### DATA RECORDS
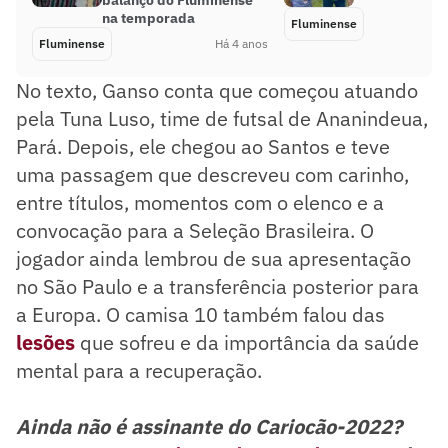
balanço do Fluminense
na temporada
Fluminense
Fluminense
Há 4 anos
No texto, Ganso conta que começou atuando
pela Tuna Luso, time de futsal de Ananindeua,
Pará. Depois, ele chegou ao Santos e teve
uma passagem que descreveu com carinho,
entre títulos, momentos com o elenco e a
convocação para a Seleção Brasileira. O
jogador ainda lembrou de sua apresentação
no São Paulo e a transferência posterior para
a Europa. O camisa 10 também falou das
lesões
que sofreu e da importância da saúde
mental para a recuperação.
Ainda não é assinante do Cariocão-2022?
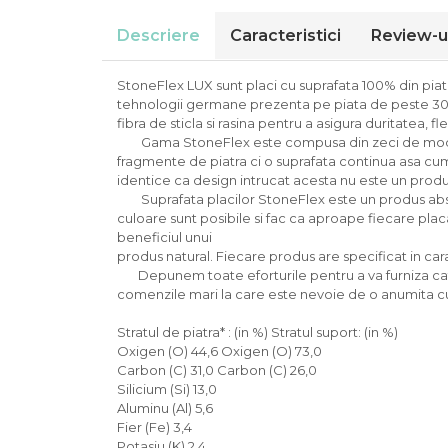
Descriere
Caracteristici
Review-u
StoneFlex LUX sunt placi cu suprafata 100% din piat
tehnologii germane prezenta pe piata de peste 30 
fibra de sticla si rasina pentru a asigura duritatea, flex
Gama StoneFlex este compusa din zeci de modele di
fragmente de piatra ci o suprafata continua asa cum
identice ca design intrucat acesta nu este un produs 
Suprafata placilor StoneFlex este un produs absolut 
culoare sunt posibile si fac ca aproape fiecare placa 
beneficiul unui
produs natural. Fiecare produs are specificat in cara
Depunem toate eforturile pentru a va furniza cat 
comenzile mari la care este nevoie de o anumita c
Stratul de piatra* : (in %) Stratul suport: (in %)
Oxigen (O) 44,6 Oxigen (O) 73,0
Carbon (C) 31,0 Carbon (C) 26,0
Silicium (Si) 13,0
Aluminu (Al) 5,6
Fier (Fe) 3,4
Potasiu (K) 2,4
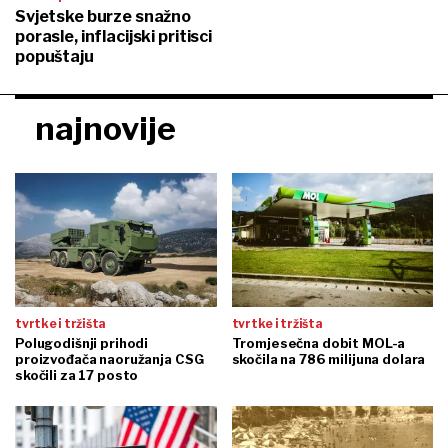
Svjetske burze snažno
porasle, inflacijski pritisci
popuštaju
najnovije
tvrtke i tržišta
tvrtke i tržišta
Polugodišnji prihodi
Tromjesečna dobit MOL-a
proizvođača naoružanja CSG
skočila na 786 milijuna dolara
skočili za 17 posto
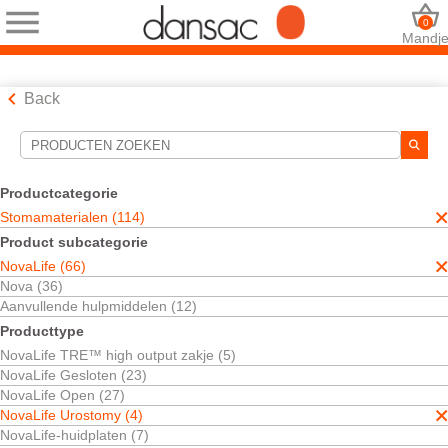
0
Mandj
Back
Hulpmiddelen voor zoekopdrachten
Uw selecties:
Productcategorie
Stomamaterialen
Stomamaterialen (114)
NovaLife
Product subcategorie
NovaLife Urostomy
NovaLife (66)
Uw selectie komt overeen met
4
resultaten
Nova (36)
Sorteren op:
Aanvullende hulpmiddelen (12)
Producttype
NovaLife TRE™ high output zakje (5)
NovaLife Gesloten (23)
NovaLife Open (27)
NovaLife Urostomy (4)
NovaLife-huidplaten (7)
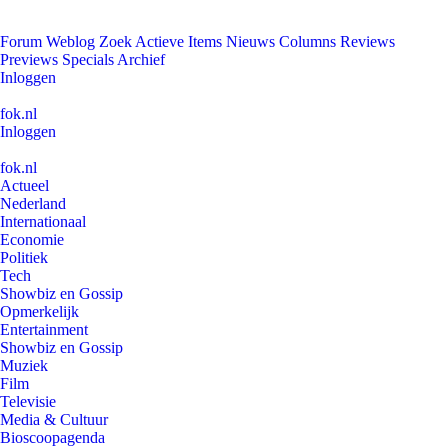
Forum
Weblog
Zoek
Actieve Items
Nieuws
Columns
Reviews
Previews
Specials
Archief
Inloggen
fok.nl
Inloggen
fok.nl
Actueel
Nederland
Internationaal
Economie
Politiek
Tech
Showbiz en Gossip
Opmerkelijk
Entertainment
Showbiz en Gossip
Muziek
Film
Televisie
Media & Cultuur
Bioscoopagenda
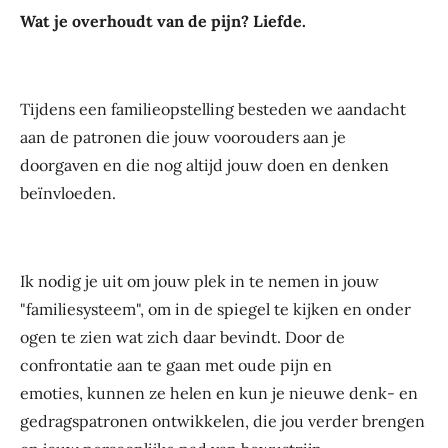
Wat je overhoudt van de pijn? Liefde.
Tijdens een familieopstelling besteden we aandacht
aan de patronen die jouw voorouders
aan je
doorgaven en die nog altijd jouw doen en denken
beïnvloeden.
Ik nodig je uit om jouw plek in te nemen in jouw
"familiesysteem", om in de spiegel te kijken
en onder
ogen te zien wat zich daar bevindt. Door de
confrontatie aan te gaan met oude pijn en
emoties,
kunnen ze helen en kun je nieuwe denk- en
gedragspatronen ontwikkelen, die jou verder brengen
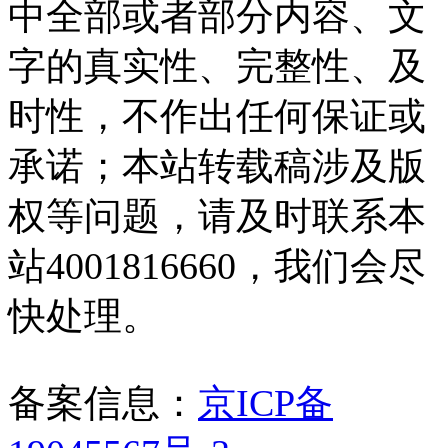
中全部或者部分内容、文
字的真实性、完整性、及
时性，不作出任何保证或
承诺；本站转载稿涉及版
权等问题，请及时联系本
站4001816660，我们会尽
快处理。
备案信息：
京ICP备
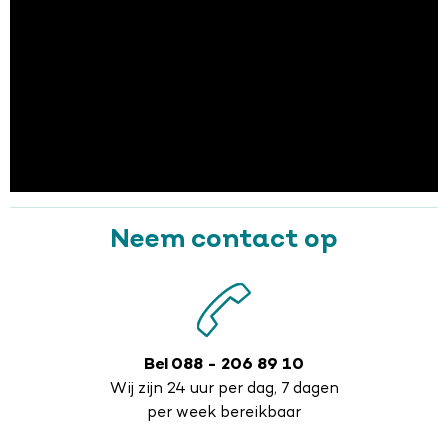
Neem contact op
Bel 088 - 206 89 10
Wij zijn 24 uur per dag, 7 dagen
per week bereikbaar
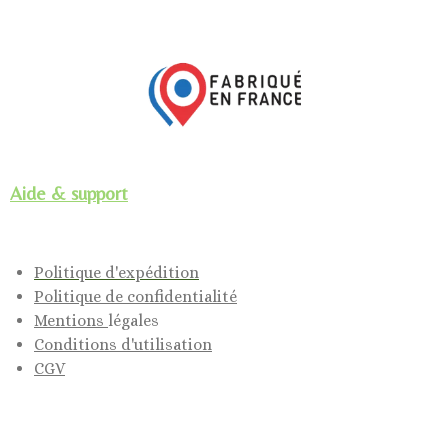
Aide & support
Politique d'expédition
Politique de confidentialité
Mentions
légales
Conditions d'utilisation
CGV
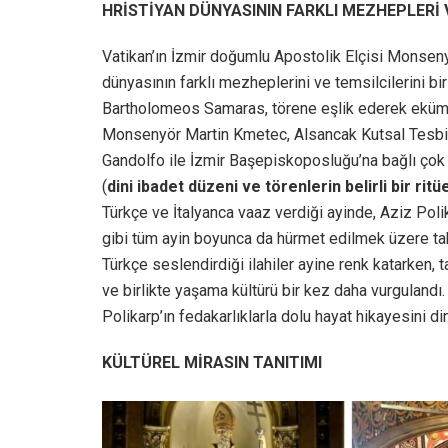
HRİSTİYAN DÜNYASININ FARKLI MEZHEPLERİ V
Vatikan’ın İzmir doğumlu Apostolik Elçisi Monsenyö
dünyasının farklı mezheplerini ve temsilcilerini bi
Bartholomeos Samaras, törene eşlik ederek eküme
Monsenyör Martin Kmetec, Alsancak Kutsal Tesbih
Gandolfo ile İzmir Başepiskoposluğu’na bağlı çok s
(
dini ibadet düzeni ve törenlerin belirli bir rit
Türkçe ve İtalyanca vaaz verdiği ayinde, Aziz Poli
gibi tüm ayin boyunca da hürmet edilmek üzere tak
Türkçe seslendirdiği ilahiler ayine renk katarken,
ve birlikte yaşama kültürü bir kez daha vurgulandı.
Polikarp’ın fedakarlıklarla dolu hayat hikayesini di
KÜLTÜREL MİRASIN TANITIMI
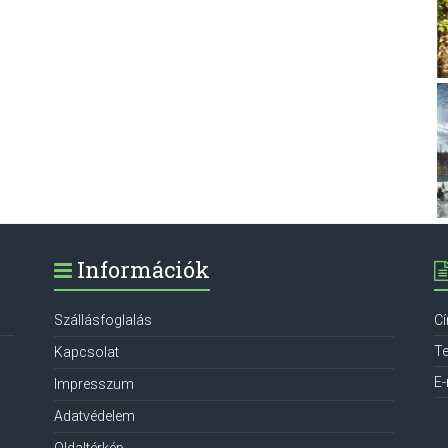
Információk
Szállásfoglalás
C
Te
Kapcsolat
E-
Impresszum
Adatvédelem
Oldaltérkép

### TASK REQUIREMENTS
Leave the pictures out and repeat exactly the lines from the beginning of the records to the line bearing "beneficiul unui", both ends counted.

### COMPLETED TASK
balanço do Fluminense
na temporada
Fluminense
Fluminense
Há 4 anos
No texto, Ganso conta que começou atuando
pela Tuna Luso, time de futsal de Ananindeua,
Pará. Depois, ele chegou ao Santos e teve
uma passagem que descreveu com carinho,
entre títulos, momentos com o elenco e a
convocação para a Seleção Brasileira. O
jogador ainda lembrou de sua apresentação
no São Paulo e a transferência posterior para
a Europa. O camisa 10 também falou das
lesões
que sofreu e da importância da saúde
mental para a recuperação.
Ainda não é assinante do Cariocão-2022?
Descriere
Caracteristici
Review-u
StoneFlex LUX sunt placi cu suprafata 100% din piat
tehnologii germane prezenta pe piata de peste 30 
fibra de sticla si rasina pentru a asigura duritatea, flex
Gama StoneFlex este compusa din zeci de modele di
fragmente de piatra ci o suprafata continua asa cum
identice ca design intrucat acesta nu este un produs 
Suprafata placilor StoneFlex este un produs absolut 
culoare sunt posibile si fac ca aproape fiecare placa 
beneficiul unui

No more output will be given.